Lines with "الأميركية" in them are to be located in the listing below and copied.

== Segment start ==

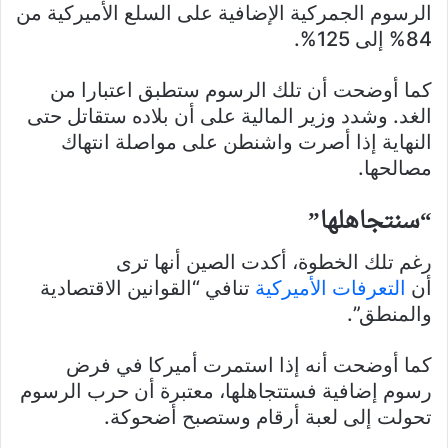
الرسوم الجمركية الإضافية على السلع الأميركية من
84% إلى 125%.
كما أوضحت أن تلك الرسوم ستطبق اعتبارا من
الغد. وشدد وزير المالية على أن بلاده ستقاتل حتى
النهاية إذا أصرت واشنطن على مواصلة انتهاك
مصالحها.
“سنتجاهلها”
رغم تلك الخطوة، أكدت الصين أنها ترى
أن
التعرفات الأميركية
تنافي “القوانين الاقتصادية
والمنطق”.
كما أوضحت أنه إذا استمرت أميركا في فرض
رسوم إضافية فستتجاهلها، معتبرة أن حرب الرسوم
تحولت إلى لعبة أرقام وستصبح أضحوكة.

== Segment end ==

PROBLEM SOLUTION:
الرسوم الجمركية الإضافية على السلع الأميركية من
التعرفات الأميركية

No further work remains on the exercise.